Niemniej wkrótce po przyjeździe do Prince Rupert czułem się już znakomicie w towarzystwie nowych współpracowników. Brat Barstad był doświadczonym żeglarzem, gdyż wiele lat trudnił się rybołówstwem. Przez sześć kolejnych lat dużo głosiliśmy, przemierzając wody przybrzeżne Kolumbii Brytyjskiej — od Vancouver do Alaski.
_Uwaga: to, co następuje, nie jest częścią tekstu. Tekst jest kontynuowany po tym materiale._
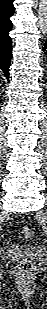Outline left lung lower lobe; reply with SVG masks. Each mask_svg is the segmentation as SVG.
Returning <instances> with one entry per match:
<instances>
[{
	"mask_svg": "<svg viewBox=\"0 0 47 309\" xmlns=\"http://www.w3.org/2000/svg\"><path fill=\"white\" fill-rule=\"evenodd\" d=\"M46 49H47V42H46L45 47H44V50H46Z\"/></svg>",
	"mask_w": 47,
	"mask_h": 309,
	"instance_id": "1",
	"label": "left lung lower lobe"
}]
</instances>
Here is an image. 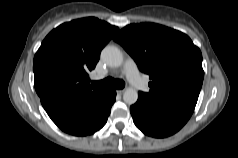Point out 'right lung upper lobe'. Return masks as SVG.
Returning a JSON list of instances; mask_svg holds the SVG:
<instances>
[{
    "label": "right lung upper lobe",
    "mask_w": 238,
    "mask_h": 158,
    "mask_svg": "<svg viewBox=\"0 0 238 158\" xmlns=\"http://www.w3.org/2000/svg\"><path fill=\"white\" fill-rule=\"evenodd\" d=\"M119 30L94 17L64 23L43 40L33 61L34 85L46 94H89L105 89L90 83L102 48Z\"/></svg>",
    "instance_id": "cb5924a9"
}]
</instances>
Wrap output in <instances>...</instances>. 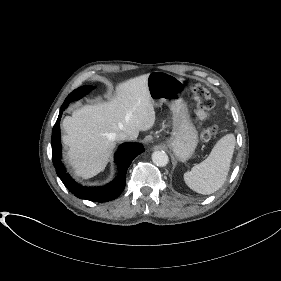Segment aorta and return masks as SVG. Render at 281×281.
I'll list each match as a JSON object with an SVG mask.
<instances>
[{
    "mask_svg": "<svg viewBox=\"0 0 281 281\" xmlns=\"http://www.w3.org/2000/svg\"><path fill=\"white\" fill-rule=\"evenodd\" d=\"M152 161L159 167H164L169 162V157L164 151H154L152 154Z\"/></svg>",
    "mask_w": 281,
    "mask_h": 281,
    "instance_id": "obj_1",
    "label": "aorta"
}]
</instances>
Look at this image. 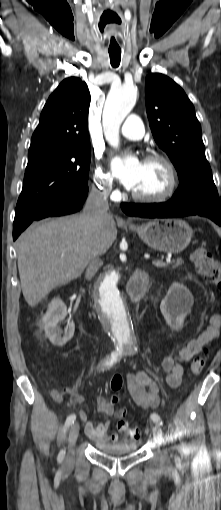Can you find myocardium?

Nauczyłem się więc jeszcze jednego: bez wahania przyjmować od Jehowy każde zadanie, bez wyjątku.

Rozsiewanie ziarna prawdy nad morzem

Tamtej wiosny 1930 roku pierwszym portem na naszej trasie była miejscowość Ketchikan na Alasce, gdzie załadowaliśmy na pokład 60 kartonów z literaturą biblijną. W ciągu kilku tygodni zaszliśmy do wszystkich mieszkańców Ketchikan i wielu innych osad rozrzuconych po okolicy, takich jak Wrangell, Petersburg, Juneau, Skagway, Haines i Sitka. Przed końcem lata objęliśmy działalnością całe wybrzeże Kolumbii Brytyjskiej. Odwiedziliśmy odległe obozowiska drwali, osiedla wokół zakładów przetwórstwa rybnego, wioski indiańskie, małe miasteczka oraz żyjących na odludziu osadników i traperów. Nieraz ciężko było się rozstać z samotnym latarnikiem, który chętnie przyjmował każdego, z kim mógłby zamienić kilka słów.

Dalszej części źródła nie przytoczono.